TASK - Copy each line of the records that holds the string "Expo".

=== Section Start ===

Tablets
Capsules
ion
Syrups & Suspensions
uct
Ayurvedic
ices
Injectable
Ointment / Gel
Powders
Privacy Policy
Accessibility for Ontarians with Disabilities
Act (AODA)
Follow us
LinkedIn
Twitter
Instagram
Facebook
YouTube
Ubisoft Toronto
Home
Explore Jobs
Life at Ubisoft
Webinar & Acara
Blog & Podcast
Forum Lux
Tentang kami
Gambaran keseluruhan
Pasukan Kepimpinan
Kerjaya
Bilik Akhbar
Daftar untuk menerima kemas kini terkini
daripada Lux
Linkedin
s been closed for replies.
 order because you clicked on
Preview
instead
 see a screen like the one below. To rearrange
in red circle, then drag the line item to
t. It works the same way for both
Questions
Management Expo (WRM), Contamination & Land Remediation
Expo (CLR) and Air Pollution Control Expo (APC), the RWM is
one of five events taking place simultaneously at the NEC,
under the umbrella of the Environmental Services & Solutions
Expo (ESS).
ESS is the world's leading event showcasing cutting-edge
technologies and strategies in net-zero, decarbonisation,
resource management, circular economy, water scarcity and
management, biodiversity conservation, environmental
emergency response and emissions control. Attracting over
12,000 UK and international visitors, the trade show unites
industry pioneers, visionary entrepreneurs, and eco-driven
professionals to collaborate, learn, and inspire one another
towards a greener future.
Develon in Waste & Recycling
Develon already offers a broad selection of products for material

=== Section End ===

EXERCISE RESULT -
Management Expo (WRM), Contamination & Land Remediation
Expo (CLR) and Air Pollution Control Expo (APC), the RWM is
Expo (ESS).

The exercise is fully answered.